Audit : quand l’absence de méthode produit des diagnostics biaisés

Audit : quand l’absence de méthode produit des diagnostics biaisés

Pour une lecture critique des pratiques d’audit

L’audit s’est imposé comme un outil courant dans le pilotage des organisations sociales et médico-sociales. Sollicité pour objectiver les fonctionnements, éclairer des décisions ou accompagner des transformations, il bénéficie d’une forte légitimité institutionnelle.

Pourtant, contrairement à l’évaluation « externe » réglementée, la démarche d’audit interne ou commandité n’est encadrée par aucun corpus juridique stabilisé. Cette absence de normativité ne signifie pas absence d’exigence méthodologique.

Car un audit produit des effets organisationnels puissants : il influence les représentations, les décisions stratégiques, parfois les trajectoires professionnelles. Dès lors, la robustesse de sa méthode devient une question centrale et peut engager à défaut la responsabilité de l’audit et du commanditaire.

1. L’audit : un dispositif de production de connaissance

Avant d’être un outil de contrôle, l’audit est un dispositif épistémologique. Il produit une lecture de la réalité organisationnelle. À ce titre, il relève des sciences sociales appliquées et doit mobiliser leurs exigences méthodologiques fondamentales :

  • Objectivation des données
  • Croisement des sources
  • Distanciation analytique
  • Contextualisation
  • Traçabilité des constats

Sans cela, l’audit ne produit pas de la connaissance mais de la perception organisée. On peut ici mobiliser les travaux d’Yves Barbier et de Jean-Marie De Ketele sur l’évaluation comme production de jugement fondé.

Ils rappellent que toute évaluation repose sur trois opérations :

  • La collecte d’informations,
  • Leur mise en relation avec des référencés,
  • La production d’un jugement argumenté

Sans références explicites, le jugement devient arbitraire. Un audit n’est pas la production d’opinions expertes, mais la construction d’un jugement fondé sur des références objectivées et discutables. Cela permet de critiquer les audits fondés sur l’intuition professionnelle des auditeurs. Dans ce dernier cas, il s’agit uniquement d’un narratif issu des discours d’acteurs.

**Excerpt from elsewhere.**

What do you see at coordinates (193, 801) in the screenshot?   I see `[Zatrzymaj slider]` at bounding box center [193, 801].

2. Le biais de mono-source : quand la parole devient l’unique matériau

Les travaux en sociologie des organisations ont largement documenté les limites d’une analyse fondée exclusivement sur les discours d’acteurs. Michel Crozier et Erhard Friedberg ont montré que chaque acteur parle depuis une zone d’incertitude qu’il cherche à maîtriser.

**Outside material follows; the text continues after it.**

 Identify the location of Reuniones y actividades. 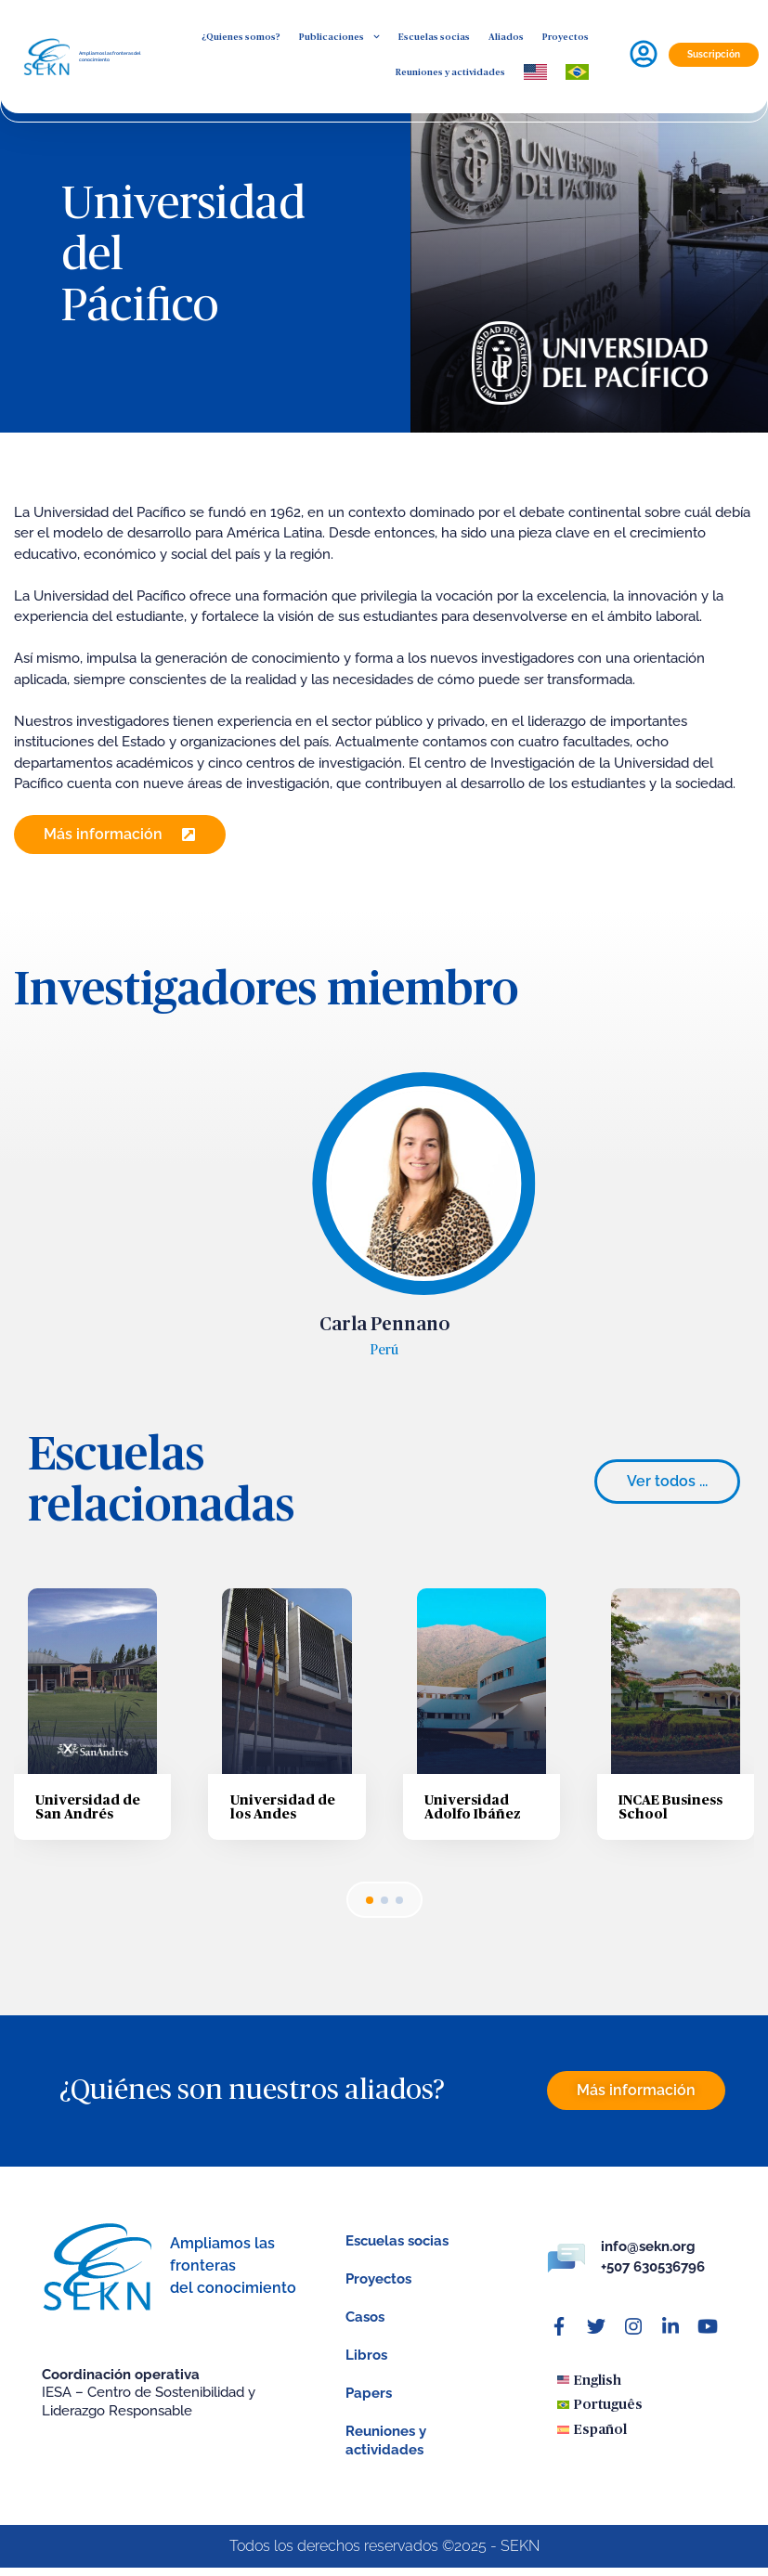
(450, 72).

Sa parole est stratégique autant que descriptive. Elle traduit des intérêts, des positionnements, des rapports de pouvoir, des tensions professionnelles. Ainsi, un dysfonctionnement exprimé peut relever :

  • D’une contrainte réelle,
  • D’un désaccord normatif,
  • D’une résistance au changement,
  • D’un conflit localisé.

La parole organisationnelle n’est jamais neutre ; elle est située dans des jeux d’acteurs donc dans des enjeux. Un audit fondé uniquement sur des entretiens produit donc une cartographie des ressentis et non des fonctionnements objectivés.

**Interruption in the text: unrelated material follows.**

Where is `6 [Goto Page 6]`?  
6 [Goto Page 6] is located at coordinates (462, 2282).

Crozier montre que les acteurs utilisent l’expression des dysfonctionnements pour :

  • Négocier du pouvoir,
  • Réduire leurs contraintes,
  • Redéfinir leur périmètre d’action

Donc la parole recueillie en audit n’est jamais seulement descriptive. Elle est aussi performative. Dans toute organisation, l’expression d’un problème constitue déjà une stratégie d’acteur. Cela justifie méthodologiquement le croisement avec d’autres sources. C’est pour notamment cette raison que l’analyse documentaire est impérieuse.

3. La nécessité de la triangulation : principe cardinal de l’enquête

En méthodologie des sciences sociales, la triangulation constitue un principe de base. Norman Denzin en a théorisé plusieurs formes :

  • Triangulation des données,
  • Triangulation des méthodes,
  • Triangulation des chercheurs,
  • Triangulation théorique.

Appliqué à l’audit quelle que soit sa nature, cela implique de croiser :

  • Entretiens d’acteurs,
  • Analyse documentaire,
  • Données d’activité,
  • Observations de terrain,
  • Référentiels réglementaires.

L’absence de triangulation expose à un risque majeur : la confirmation de biais préexistants. Uwe Flick explique que la triangulation vise à éviter trois risques :

  • Le biais de sélection,
  • Le biais d’interprétation,
  • Le biais de confirmation.

Un audit mono-méthode expose directement à ces trois dérives. Sans triangulation, l’audit valide moins une réalité qu’il ne confirme l’hypothèse initiale de ceux qui le conduisent. Un audit de qualité ne s’attache jamais à orienter son analyse sur un sujet négatif ou positif. Il problématise toujours dans son cadrage le questionnement à objectiver : « en quoi…? ».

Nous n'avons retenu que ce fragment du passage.